DeclarationToStatus#

The DeclarationToStatus() method is useful if you want to run the plan but do not actually want to consume the results. For example, this is useful when benchmarking or when the plan has side effects such as a dataset write node. If the plan generates any results then they will be immediately discarded.

Running a Plan Directly#

If one of the DeclarationToXyz methods is not sufficient for some reason then it is possible to run a plan directly. This should only be needed if you are doing something unique. For example, if you have created a custom sink node or if you need a plan that has multiple outputs.

Note

In academic literature and many existing systems there is a general assumption that an execution plan has at most one output. There are some things in Acero, such as the DeclarationToXyz methods, which will expect this. However, there is nothing in the design that strictly prevents having multiple sink nodes.

Detailed instructions on how to do this are out of scope for this guide but the rough steps are:

  1. Create a new ExecPlan object.

  2. Add sink nodes to your graph of Declaration objects (this is the only type you will need to create declarations for sink nodes)

  3. Use Declaration::AddToPlan() to add your declaration to your plan (if you have more than one output then you will not be able to use this method and will need to add your nodes one at a time)

  4. Validate the plan with ExecPlan::Validate()

  5. Start the plan with ExecPlan::StartProducing()

  6. Wait for the future returned by ExecPlan::finished() to complete.

Providing Input#

Input data for an exec plan can come from a variety of sources. It is often read from files stored on some kind of filesystem. It is also common for input to come from in-memory data. In-memory data is typical, for example, in a pandas-like frontend. Input could also come from network streams like a Flight request. Acero can support all of these cases and can even support unique and custom situations not mentioned here.

There are pre-defined source nodes that cover the most common input scenarios. These are listed below. However, if your source data is unique then you will need to use the generic source node. This node expects you to provide an asynchronous stream of batches and is covered in more detail here.

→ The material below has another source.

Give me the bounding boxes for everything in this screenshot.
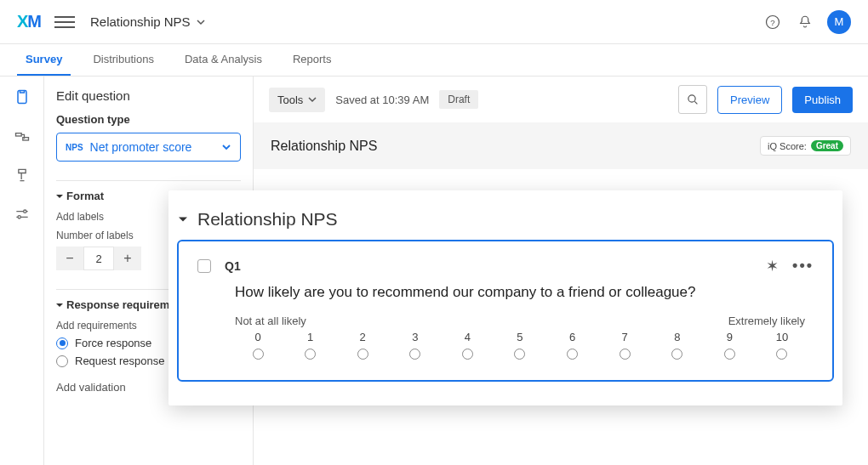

Available ExecNode Implementations#

The following tables quickly summarize the available operators.

Sources#

These nodes can be used as sources of data

Source Nodes#

Factory Name

Options

Brief Description

source

SourceNodeOptions

A generic source node that wraps an asynchronous stream of data (example)

table_source

TableSourceNodeOptions

Generates data from an arrow::Table (example)

record_batch_source

RecordBatchSourceNodeOptions

Generates data from an iterator of arrow::RecordBatch

record_batch_reader_source

RecordBatchReaderSourceNodeOptions

Generates data from an arrow::RecordBatchReader

exec_batch_source

ExecBatchSourceNodeOptions

Generates data from an iterator of arrow::compute::ExecBatch

array_vector_source

ArrayVectorSourceNodeOptions

Generates data from an iterator of vectors of arrow::Array

scan

arrow::dataset::ScanNodeOptions

Generates data from an arrow::dataset::Dataset (requires the datasets module) (example)

Compute Nodes#

These nodes perform computations on data and may transform or reshape the data

Compute Nodes#

Factory Name

Options

Brief Description

filter

FilterNodeOptions

Removes rows that do not match a given filter expression (example)

project

ProjectNodeOptions

Creates new columns by evaluating compute expressions. Can also drop and reorder columns (example)

aggregate

AggregateNodeOptions

Calculates summary statistics across the entire input stream or on groups of data (example)

pivot_longer

PivotLongerNodeOptions

Reshapes data by converting some columns into additional rows

Arrangement Nodes#

These nodes reorder, combine, or slice streams of data

Arrangement Nodes#

Factory Name

Options

Brief Description

hash_join

HashJoinNodeOptions

Joins two inputs based on common columns (example)

asofjoin

AsofJoinNodeOptions

Joins multiple inputs to the first input based on a common ordered column (often time)

union

N/A

Merges two inputs with identical schemas (example)

order_by

OrderByNodeOptions

Reorders a stream

fetch

FetchNodeOptions

Slices a range of rows from a stream

Sink Nodes#

These nodes terminate a plan. Users do not typically create sink nodes as they are selected based on the DeclarationToXyz method used to consume the plan. However, this list may be useful for those developing new sink nodes or using Acero in advanced ways.

Sink Nodes#

Factory Name

Options

Brief Description

sink

SinkNodeOptions

Collects batches into a FIFO queue with optional backpressure

write

arrow::dataset::WriteNodeOptions

Writes batches to a filesystem (example)

consuming_sink

ConsumingSinkNodeOptions

Consumes batches using a user provided callback function

table_sink

TableSinkNodeOptions

Collects batches into an arrow::Table

order_by_sink

OrderBySinkNodeOptions

Deprecated

select_k_sink

SelectKSinkNodeOptions

Deprecated

Examples#

The rest of this document contains example execution plans. Each example highlights the behavior of a specific execution node.

source#

A source operation can be considered as an entry point to create a streaming execution plan. SourceNodeOptions are used to create the source operation. The source operation is the most generic and flexible type of source currently available but it can be quite tricky to configure. First you should review the other source node types to ensure there isn’t a simpler choice.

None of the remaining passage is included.